Ответом было гробовое молчание.

– Ты чего невеселая? Или съела чего не то? – Шутки Вани обычно отличались незамысловатостью и простым здоровым юмором. – Чего у нас на ужин? – с интересом спросил он.

– Щи, – односложно ответила Ворожейкина.

– Ага, щи, – миролюбиво произнес Ваня, – щи – это хорошо. Муж приходит с работы и спрашивает жену: что, мол, пожрать? Она отвечает: на первое щи похлебать, на второе меня… «Первого не надо, – отвечает муж, – давай два вторых».

Допотопную эту побасенку Ваня излагал с удручающим постоянством. Обычно Ворожейкина по окончании рассказа игриво хихикала, но сегодня отреагировала по-новому.

– В другой раз, – жестяным голосом сказала она.

– Что в другой раз? – не понял Ваня.

– …

Ваня недоуменно пожал плечами, но промолчал. Обычно он старался не вступать в спор со своей супругой, которая была на голову его выше.

Ужин продолжался в молчании. Ворожейкин понял, что «половина» почему-то не в духе, и старался вести себя сдержанно. Однако попытки сохранить мир не увенчались успехом.

– Гадство! – взорвалась Ворожейкина и в сердцах швырнула на пол крышку от кастрюли.

Ваня испуганно уставился на грохнувшую крышку, потом на жену. Та дула на обожженные пальцы. Потом презрительно посмотрела на мужа и произнесла в пространство:

– Уродов плодить!

– Не понял?! – спросил муж с легкой угрозой, за которой читалась надежда поставить супругу на место.

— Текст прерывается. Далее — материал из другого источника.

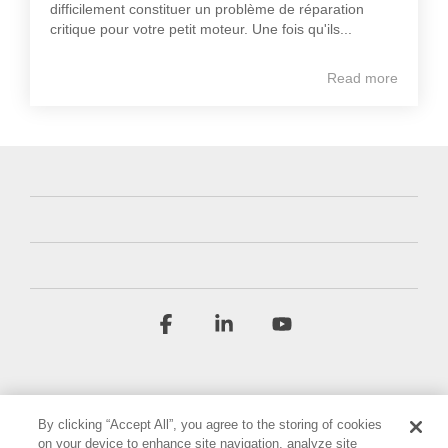
difficilement constituer un problème de réparation
critique pour votre petit moteur. Une fois qu'ils...
Read more
Facebook
Linkedin
YouTube
By clicking “Accept All”, you agree to the storing of cookies
on your device to enhance site navigation, analyze site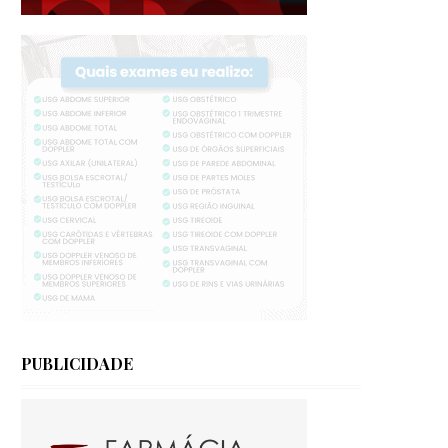
PUBLICIDADE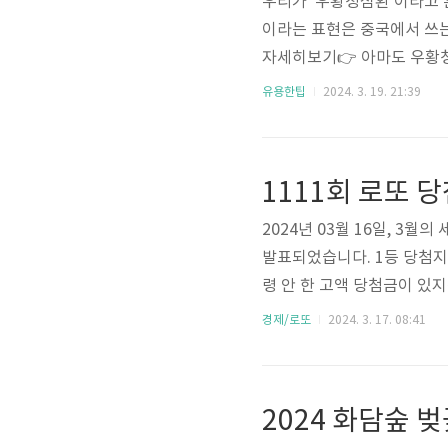
우리가 '우황청심환'이라고 
이라는 표현은 중국에서 쓰는
자세히보기👉 아마도 우황청
겠습니다. 1. 우황청심환이
유용한팁
2024. 3. 19. 21:39
습니다. 특히, 심혈관계 질환
우황청심환의 효과 심장 기능
1111회 로또 
2024년 03월 16일, 3월
발표되었습니다. 1등 당첨지
령 안 한 고액 당첨금이 있지
호 당첨번호: 3, 13, 30, 
경제/로또
2024. 3. 17. 08:41
등 당첨금의 지급기한은 추첨
니다. 서울 4곳, 강원 1곳, 경
등 배출점 수동 당첨자는 총
2024 화담숲 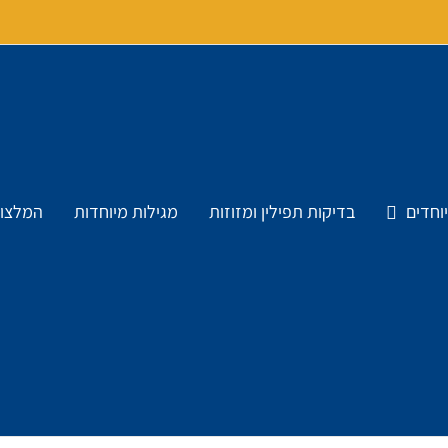
וחדים
בדיקות תפילין ומזוזות
מגילות מיוחדות
המלצות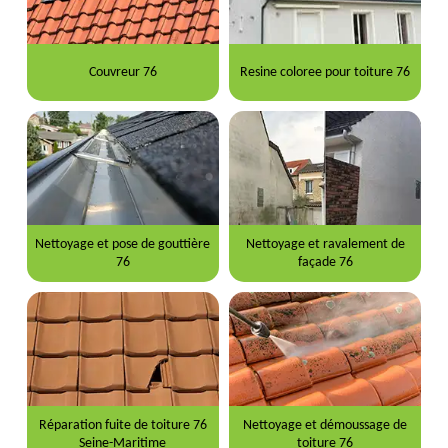
Couvreur 76
Resine coloree pour toiture 76
Nettoyage et pose de gouttière
Nettoyage et ravalement de
76
façade 76
Réparation fuite de toiture 76
Nettoyage et démoussage de
Seine-Maritime
toiture 76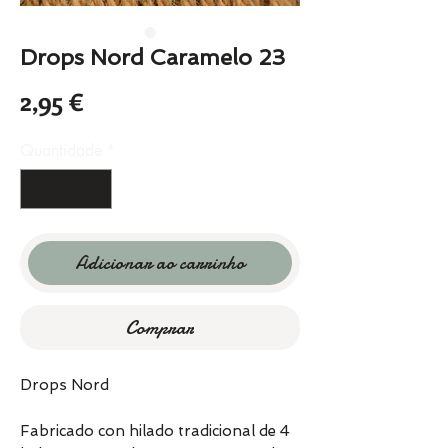
Drops Nord Caramelo 23
Preço
2,95 €
Quantidade
*
Adicionar ao carrinho
Comprar
Drops Nord
Fabricado con hilado tradicional de 4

– Мозгляков, себе под стать.

При этих словах Ворожейкина подняла крышку и теперь держала ее, как древние скифы щит, используя ее как средство защиты.

– Я не понимаю, Нин, что это ты такое говоришь? – примирительно сказал Ваня. – Чем ты недовольна?

Но Нина, демонстративно хлопнув дверью, выскочила из кухни.

Ваня молча доел свои щи, одновременно наполняясь гневом. Он вошел в комнату с намерением дать бой.

Ворожейкина, пригорюнившись, словно Аленушка, сидела возле детской кроватки. Халат туго обтягивал ее могучее тело. Пуговицы, казалось, вот-вот оторвутся и со свистом, словно пули, полетят в разные стороны, уничтожая на своем пути все живое.

Ваня посмотрел на ее злое распаренное лицо и решил не связываться.

– Зря ты так, – только и сказал он, повернулся и шагнул к входной двери.

– Иди-иди, заморыш! – ударили в спину заключительные слова.

Отсутствовал Иван Ворожейкин примерно полтора часа, а когда вернулся, то был изрядно навеселе и полон грозного пыла. Выпив с приятелями на заросшем бурьяном пустыре, он пожаловался им на свою тяжелую долю и на бабу, неизвестно почему поднявшую мятеж.

– Поучить надо, – сказал самый сведущий из приятелей, сам, правда, не женатый. Остальные дипломатично молчали.

– Надо бы, конечно, – тоскливо сказал Ваня, – главное, понимаешь, ни с того ни с сего.

– А ты смелей, – посоветовал все тот же знаток, – не смотри, что она баба здоровая. Рявкни как следует, а нет, так… – И он угрожающе поднял кулак. – Иван! Помни о своем мужском достоинстве, а так бабьё и на голову может сесть.

– Ни за что! – в ярости выкрикнул Ворожейкин и побежал домой. Приятели с сомнением смотрели ему вслед.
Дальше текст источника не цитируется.